Perhaps the most striking finding of the study — and the other major observation Dr. De Paepe’s group was able to make regarding genotype–phenotype correlation — was that the presence of all of the major diagnostic criteria for cEDS is a reliable predictor that a type V collagen mutation will be found. The patients in the study were divided into two groups based on their clinical profiles. The first group, of 102 patients, fulfilled all three of the major criteria for classic EDS: skin hyperextensibility; skin fragility resulting in widened, atrophic and “cigarette paper” scars; and joint hypermobility. Group 2 consisted of 24 patients who met only two of the major criteria. All of the patients in group 2 were among the 33 for whom no causative defect in collagen V could be reported. This gave the authors confidence to assume that technical limitations kept them from finding mutations in the remaining six patients who met all three major criteria for cEDS. So, of the 102 patients who met all major criteria for cEDS, the authors found evidence of a type V collagen defect in 93, about 90%. The authors thus propose that the Villefranche criteria for cEDS be made more stringent to require that all three major criteria be met.
It is interesting to note that in this study all of the patients in group 2 were missing the same major criterion: (clinically significant) dystrophic scarring. The authors point out that biochemical collagen analysis may still be necessary (or contributory) for differential diagnosis with other EDS subtypes; specifically, they suggest ruling out kyphoscoliotic EDS in patients with severe (kypho)scoliosis and vascular EDS in patients (especially young children with mild skin involvement) where easy bruising or family history might suggest it. But the biggest impact of this study is likely to be on the differential diagnosis between cEDS and Ehlers-Danlos syndrome, hypermobility type. Here the more stringent cEDS diagnostic criteria will be crucial, for there is no molecular test for hEDS. At present the two can be difficult to differentiate in patients with a mild expression of the cEDS phenotype. Many hEDS patients also have soft, velvety skin (though the authors point out that it is not as doughy as in cEDS patients); it is difficult to measure skin hyperextensivity, which many hEDS patients exhibit to some degree; and of course, joint hypermobility is the most important major criterion for hEDS. A further challenge is presented by the surprising finding in this study that in two thirds of the mutation-positive patients the mutation was shown to occur de novo; that is, it had not been passed down from a parent. Thus family history would provide no guidance in most cases. On the other hand, with the accuracy of molecular testing for cEDS at about 90%, clinicians will be much more confident in ruling it out.
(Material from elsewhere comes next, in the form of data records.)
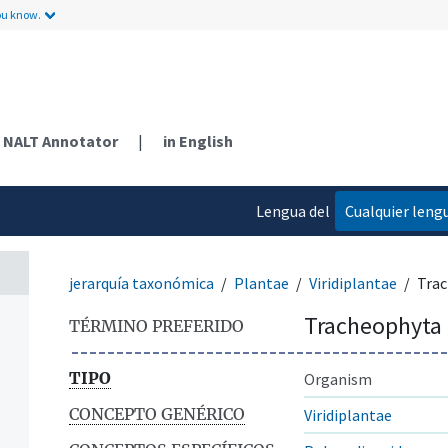
ou know.
NALT Annotator
|
in English
n
Lengua del
Cualquier leng
contenido
jerarquía taxonómica
Plantae
Viridiplantae
Tra
Tracheophyta
TÉRMINO PREFERIDO
TIPO
Organism
CONCEPTO GENÉRICO
Viridiplantae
EDS experts will be meeting in Belgium this fall to revise the nosology for the various EDS subtypes. If they do indeed adopt more stringent diagnostic guidelines for cEDS, we can expect to see a greater emphasis placed on skin fragility by clinicians. Poor would healing, spontaneous splitting of the skin, and the tell-tale cigarette paper scars over joints will become a sine qua non of Ehlers-Danlos syndrome, classic type.
Symoens S, et al
: Comprehensive molecular analysis demonstrates type V collagen mutations in over 90% of patients with classic EDS and allows to refine diagnostic criteria, Human Mutation
, in press.
2Leistritz et al: COL3A1 haploinsufficiency results in a variety of Ehlers-Danlos syndrome type IV with delayed onset of complications and longer life expectancy, Genetics in Medicine 13(8):717-722, 2011.
3Symoens S et al: Identification of binding partners interacting with the α1-N-propeptide of type V collagen, Biochem J 433:371–381, 2011.